Inmarsat in the doghouse

In what must be considered a case of “me too”, the market has treated London-based satellite operator Inmarsat with a marked downgrade following its profit warning. Inmarsat’s share price has crashed over the past ten days from about 600p to 497p on November 15th.

Indeed, the Inmarsat results follow on from similar poor results from SES, Intelsat and Eutelsat. Media analysts from investment bank Berenberg described Inmarsat’s dilemma as “punished” and as part of a results season that was one to forget for satellite operators., saying: “After profit warnings of varying degrees from Eutelsat, SES and Intelsat, Inmarsat followed suit by issuing EBITDA margin guidance below consensus estimates.”

The bank added: “We cut our 2018 and 2019 EBITDA estimates by c3% and our price target falls to GBp600. While this does imply 20% upside from current levels, we believe that the market has now placed all satellite stocks firmly in the doghouse. It is thus likely to take a prolonged period of in-line or better operating and financial performance before positive sentiment and momentum can return and fair value can be achieved. Visibility is low and quarterly downgrades are now the base case. We reiterate our Hold rating.”

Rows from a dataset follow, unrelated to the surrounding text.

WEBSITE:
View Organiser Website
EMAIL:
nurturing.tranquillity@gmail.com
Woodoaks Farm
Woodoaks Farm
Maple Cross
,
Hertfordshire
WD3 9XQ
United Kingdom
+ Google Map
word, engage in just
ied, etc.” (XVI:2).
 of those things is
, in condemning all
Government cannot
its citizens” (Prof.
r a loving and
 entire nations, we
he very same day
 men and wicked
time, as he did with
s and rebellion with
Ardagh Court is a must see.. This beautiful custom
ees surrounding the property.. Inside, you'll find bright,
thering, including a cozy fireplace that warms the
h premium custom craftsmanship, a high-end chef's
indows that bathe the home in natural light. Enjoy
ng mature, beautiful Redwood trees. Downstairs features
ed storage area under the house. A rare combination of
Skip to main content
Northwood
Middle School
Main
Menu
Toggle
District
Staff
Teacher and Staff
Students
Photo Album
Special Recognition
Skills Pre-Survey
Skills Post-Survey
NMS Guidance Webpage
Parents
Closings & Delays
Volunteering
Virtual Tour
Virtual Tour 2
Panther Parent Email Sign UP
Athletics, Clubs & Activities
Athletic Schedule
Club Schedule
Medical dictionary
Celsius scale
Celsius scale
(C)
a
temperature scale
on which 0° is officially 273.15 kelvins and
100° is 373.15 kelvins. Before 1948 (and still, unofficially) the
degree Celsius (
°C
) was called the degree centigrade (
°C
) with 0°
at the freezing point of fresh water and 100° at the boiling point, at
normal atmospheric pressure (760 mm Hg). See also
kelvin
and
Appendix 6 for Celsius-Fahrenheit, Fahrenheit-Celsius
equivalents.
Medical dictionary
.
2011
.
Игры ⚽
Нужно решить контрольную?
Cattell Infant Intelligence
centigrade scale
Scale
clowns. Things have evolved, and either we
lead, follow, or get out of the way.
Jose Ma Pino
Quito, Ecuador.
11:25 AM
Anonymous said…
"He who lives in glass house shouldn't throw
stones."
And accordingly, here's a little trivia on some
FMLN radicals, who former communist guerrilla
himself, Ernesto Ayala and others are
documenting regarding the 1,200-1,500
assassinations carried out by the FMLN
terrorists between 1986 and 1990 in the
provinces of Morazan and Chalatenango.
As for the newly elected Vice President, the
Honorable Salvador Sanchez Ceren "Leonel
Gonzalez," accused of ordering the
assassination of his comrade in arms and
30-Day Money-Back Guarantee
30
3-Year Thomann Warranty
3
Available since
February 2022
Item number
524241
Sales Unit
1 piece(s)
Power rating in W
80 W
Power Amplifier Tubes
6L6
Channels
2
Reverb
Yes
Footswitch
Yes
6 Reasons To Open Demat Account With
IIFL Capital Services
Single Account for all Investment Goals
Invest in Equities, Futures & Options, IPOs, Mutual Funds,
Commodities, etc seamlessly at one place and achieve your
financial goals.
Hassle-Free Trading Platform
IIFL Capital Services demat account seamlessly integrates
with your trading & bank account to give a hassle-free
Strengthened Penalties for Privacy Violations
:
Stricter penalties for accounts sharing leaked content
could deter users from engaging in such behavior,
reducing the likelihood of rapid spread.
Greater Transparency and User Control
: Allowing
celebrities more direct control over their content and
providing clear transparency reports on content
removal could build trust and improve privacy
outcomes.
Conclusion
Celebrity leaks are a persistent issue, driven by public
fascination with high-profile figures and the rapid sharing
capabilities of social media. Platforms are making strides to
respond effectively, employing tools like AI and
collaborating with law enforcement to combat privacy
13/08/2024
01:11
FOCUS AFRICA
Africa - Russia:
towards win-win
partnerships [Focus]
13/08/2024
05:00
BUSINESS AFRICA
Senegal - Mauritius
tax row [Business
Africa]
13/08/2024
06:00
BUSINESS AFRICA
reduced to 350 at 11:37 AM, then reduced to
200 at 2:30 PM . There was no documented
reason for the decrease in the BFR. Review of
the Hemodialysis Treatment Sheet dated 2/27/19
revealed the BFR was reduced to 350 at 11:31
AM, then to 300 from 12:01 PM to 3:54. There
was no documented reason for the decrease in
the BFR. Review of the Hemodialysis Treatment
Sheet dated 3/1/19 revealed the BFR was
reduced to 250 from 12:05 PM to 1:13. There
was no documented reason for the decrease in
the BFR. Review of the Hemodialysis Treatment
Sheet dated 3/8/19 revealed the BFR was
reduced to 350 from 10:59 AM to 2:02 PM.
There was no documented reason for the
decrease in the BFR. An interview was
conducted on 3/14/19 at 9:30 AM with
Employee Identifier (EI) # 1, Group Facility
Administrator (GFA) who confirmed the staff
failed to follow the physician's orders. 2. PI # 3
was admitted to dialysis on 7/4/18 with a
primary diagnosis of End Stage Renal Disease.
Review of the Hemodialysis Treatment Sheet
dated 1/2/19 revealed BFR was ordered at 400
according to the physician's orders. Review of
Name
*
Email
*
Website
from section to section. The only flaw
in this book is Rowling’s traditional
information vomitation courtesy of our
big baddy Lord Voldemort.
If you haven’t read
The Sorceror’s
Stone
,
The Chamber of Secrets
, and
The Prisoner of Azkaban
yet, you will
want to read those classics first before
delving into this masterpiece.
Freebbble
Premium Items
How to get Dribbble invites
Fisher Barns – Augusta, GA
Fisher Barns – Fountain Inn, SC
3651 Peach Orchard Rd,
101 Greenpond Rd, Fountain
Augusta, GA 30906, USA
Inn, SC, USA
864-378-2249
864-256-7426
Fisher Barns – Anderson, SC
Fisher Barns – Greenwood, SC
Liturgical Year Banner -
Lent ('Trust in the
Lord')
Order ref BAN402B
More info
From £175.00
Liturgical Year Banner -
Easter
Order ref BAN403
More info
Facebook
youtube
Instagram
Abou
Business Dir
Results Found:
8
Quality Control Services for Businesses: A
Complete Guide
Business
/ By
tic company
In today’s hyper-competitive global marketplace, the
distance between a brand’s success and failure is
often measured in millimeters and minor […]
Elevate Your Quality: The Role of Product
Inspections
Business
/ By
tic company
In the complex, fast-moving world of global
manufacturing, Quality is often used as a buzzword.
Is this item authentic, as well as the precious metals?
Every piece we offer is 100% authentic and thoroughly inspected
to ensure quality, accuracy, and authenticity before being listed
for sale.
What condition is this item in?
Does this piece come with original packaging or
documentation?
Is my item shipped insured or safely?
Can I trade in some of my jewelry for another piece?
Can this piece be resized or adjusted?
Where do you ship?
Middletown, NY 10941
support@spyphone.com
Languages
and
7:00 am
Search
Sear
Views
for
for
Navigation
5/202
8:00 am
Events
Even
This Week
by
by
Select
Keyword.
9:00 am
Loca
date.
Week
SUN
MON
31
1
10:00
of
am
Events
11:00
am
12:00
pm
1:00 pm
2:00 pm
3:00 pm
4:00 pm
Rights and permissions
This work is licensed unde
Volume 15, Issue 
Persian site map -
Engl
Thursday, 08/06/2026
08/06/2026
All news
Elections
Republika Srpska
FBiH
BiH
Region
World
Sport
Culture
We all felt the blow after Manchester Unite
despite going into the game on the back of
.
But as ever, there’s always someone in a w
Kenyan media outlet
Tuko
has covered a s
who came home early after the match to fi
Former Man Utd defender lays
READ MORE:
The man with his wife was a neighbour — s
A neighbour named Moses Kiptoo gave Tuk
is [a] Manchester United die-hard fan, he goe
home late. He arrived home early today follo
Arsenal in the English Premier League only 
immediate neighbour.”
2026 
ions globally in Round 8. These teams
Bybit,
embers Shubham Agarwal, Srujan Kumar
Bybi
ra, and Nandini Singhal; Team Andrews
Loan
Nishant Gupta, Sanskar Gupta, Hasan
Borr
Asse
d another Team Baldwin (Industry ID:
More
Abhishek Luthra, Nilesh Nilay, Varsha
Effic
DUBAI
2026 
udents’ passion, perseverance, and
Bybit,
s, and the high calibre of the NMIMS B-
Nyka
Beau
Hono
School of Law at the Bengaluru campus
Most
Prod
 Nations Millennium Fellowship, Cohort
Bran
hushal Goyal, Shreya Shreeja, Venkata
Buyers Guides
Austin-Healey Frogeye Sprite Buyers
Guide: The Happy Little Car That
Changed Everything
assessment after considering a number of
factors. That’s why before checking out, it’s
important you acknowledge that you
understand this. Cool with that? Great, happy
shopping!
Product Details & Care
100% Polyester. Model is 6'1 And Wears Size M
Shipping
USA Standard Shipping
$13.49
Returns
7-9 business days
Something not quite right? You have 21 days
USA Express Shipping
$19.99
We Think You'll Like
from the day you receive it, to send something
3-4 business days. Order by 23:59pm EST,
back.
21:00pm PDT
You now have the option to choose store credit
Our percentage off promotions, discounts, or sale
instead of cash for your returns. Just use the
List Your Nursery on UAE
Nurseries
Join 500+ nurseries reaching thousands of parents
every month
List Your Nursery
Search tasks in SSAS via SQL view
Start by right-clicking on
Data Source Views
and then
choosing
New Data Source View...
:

The bank said that Inmarsat’s numbers, as with its peers, meant there were now uncertainties in every segment. “The issue that Inmarsat is having, in our view, in convincing shareholders of its growth strategy is that when we seek to model both near- and medium-term expectations for the company, we encompass material uncertainties across every segment of Inmarsat’s business. Aviation margins are falling fast and while revenue growth could well accelerate, there is little evidence today of the return on the investments the company is making. Maritime (ex-equipment sales) is still in solid decline and thus forecasting any growth, let alone the level of growth, remains a challenge. Government revenues have grown impressively but the Boeing take-or-pay contract, short-term hurricane-related revenues, a low-margin CSSC [US government Dept of Defense] contract and a material reduction in exceptional revenues within the International segment create a huge amount of noise and mask whether there is actually strong or weak demand for Inmarsat’s services. The Enterprise segment (ex-hurricane revenues) is a simpler story, but one characterised by material declines.”